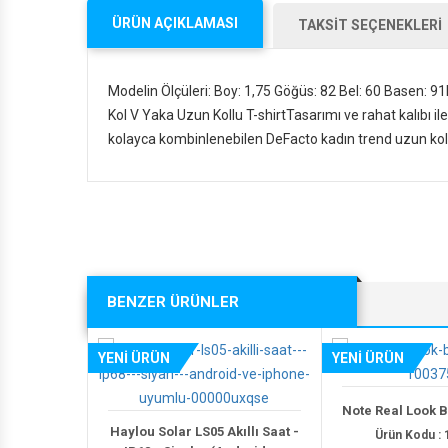
ÜRÜN AÇIKLAMASI
TAKSİT SEÇENEKLERİ
Modelin Ölçüleri: Boy: 1,75 Göğüs: 82 Bel: 60 Basen: 
Kol V Yaka Uzun Kollu T-shirtTasarımı ve rahat kalıbı i
kolayca kombinlenebilen DeFacto kadın trend uzun kollu
BENZER ÜRÜNLER
YENİ ÜRÜN
Note Real Look Bla
Ürün Kodu : 100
------------------------------
| Problem description |
Beginning at the line with "kolayca kombinlenebilen DeFacto", write out each line exactly as it stands until the listing ends, and add nothing.

| Task output |
kolayca kombinlenebilen DeFacto kadın trend uzun kollu
BENZER ÜRÜNLER
YENİ ÜRÜN
Note Real Look Bla
Ürün Kodu : 100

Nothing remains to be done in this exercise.